White is survived by his wife, Sally Nealley White; father, Robert N. White; brother, Richard (Mary Ann); sister, Diane Comstock; brother-in-law, Mike Nealley (Lori); nieces Laura White (Walter Lux), Ashley, and Page Comstock; nephews Brad White (Lisa), Donald Comstock, Nathan, Cameron, and Kanaan Nealley; and one great-nephew, Ronin White. White is preceded in death by his mother, Beverly Ruth. White was honored at a private ceremony on August 26. His family suggests a donation in his name to the Jim White Vital Ground Memorial being created to honor his love and respect for grizzly bears and close friendship with animal trainers Doug and Lynne Seus. Contributions may be made online, or mailed to Vital Ground, Building T-2, Fort Missoula Road, Missoula, Montana 59804.

Mel Wilson BS’67 JD’71
, who served as the Davis County attorney for nearly 20 years and later as the director for the state Office for Victims of Crime, died October 19 after battling pancreatic cancer. He was 68.

Wilson was born November 14, 1943, in Salt Lake City, the fifth of eight children, to Henry Bytheway Wilson and Wynona Curtis Wilson. He grew up in Clearfield and graduated from Davis High School before going on to the U. He was admitted to practice law in October 1971. As an attorney, he served in capacities including time as a private practice attorney, Clearfield City Prosecutor, public defender, and Davis County deputy attorney.

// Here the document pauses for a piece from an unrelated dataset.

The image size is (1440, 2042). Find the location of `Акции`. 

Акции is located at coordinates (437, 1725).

Wilson’s ambitious nature and desire to protect the public and ensure the rights of crime victims led him to run for public office as the Davis County Attorney. He was elected in January 1987 and served until 2006. Through 35-plus years in public service, he witnessed the trauma suffered by victims of crime and devoted his life to ensuring that people impacted by violent crime had a voice and observable rights within the criminal justice system. After retiring from the Davis County Attorney’s Office, Wilson was appointed by Governor Jon M. Huntsman, Jr. to serve as director for the Office of Crime Victim Reparations. Wilson was influential in passing laws that furthered the services available through the newly reorganized and renamed Utah Office for Victims of Crime. In August 2012, Wilson was presented with the office’s Melvin C. Wilson Lifetime Achievement Award for his services to victims of crime throughout the State of Utah.

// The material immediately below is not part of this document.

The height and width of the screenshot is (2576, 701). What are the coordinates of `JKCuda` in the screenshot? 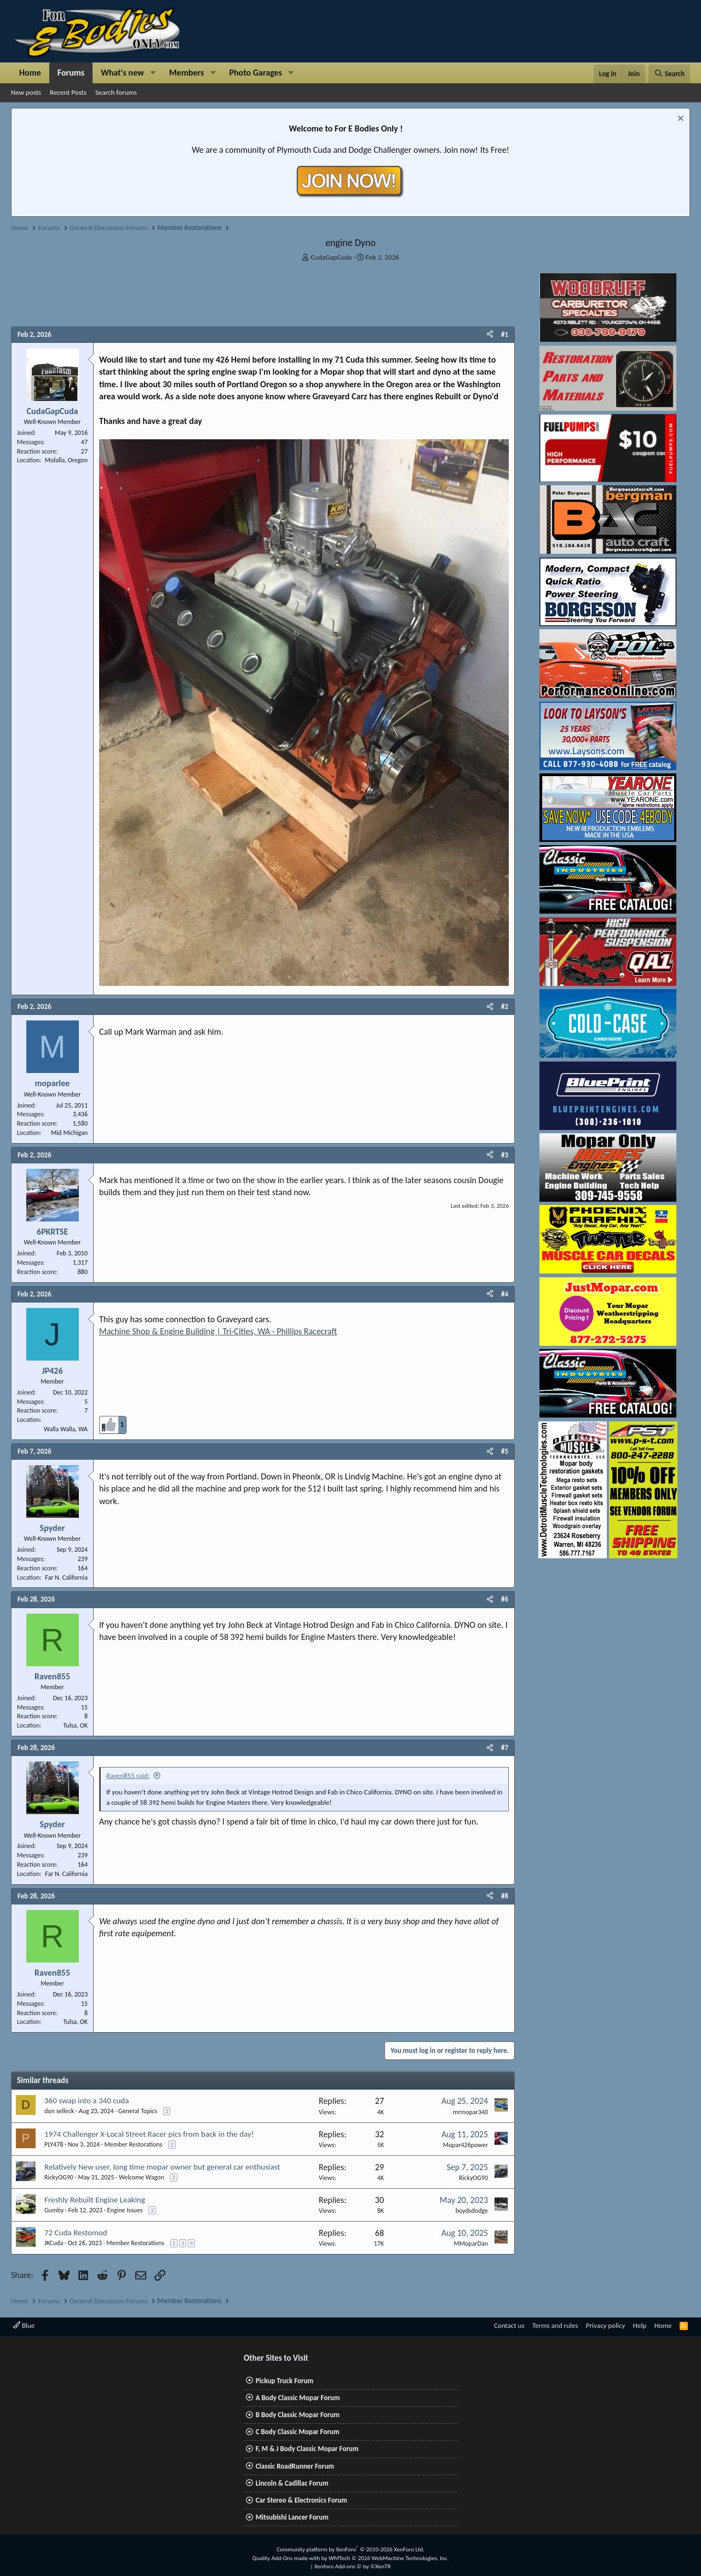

Wilson married Gay Gunnell in June 1964, and they had five children. He married Sue Spooner on May 26, 1979. She had two daughters, both of whom he adopted. His seven children are: Brooke Virginia Wilson, Brad (Jeni) Wilson, Kim (Robert) Brehm, Holly (Matt) Piper, Heidi (Jason) Tarbet, Kate (Craig) Budge, and Clark (Shannon) Wilson. Wilson also is survived by 25 grandchildren and one great-grandson. His siblings are Dennis (Vernetta) Wilson, Dale (Pat) Wilson, Larry (Judy) Wilson, Colleen (Doug) Gordon, Naoma (Karl) McGuire, David (Susie) Wilson, and Renee (John) Warner. Funeral services were held in Bountiful on October 25. An online guest book is available at In lieu of flowers, the family suggests donations to the Melvin C. Wilson Lifetime Achievement Award at America First Credit Union. This award will be given out annually to recognize others who dedicate their lives to serving crime victims and will be administered through the Utah Office for Victims of Crime.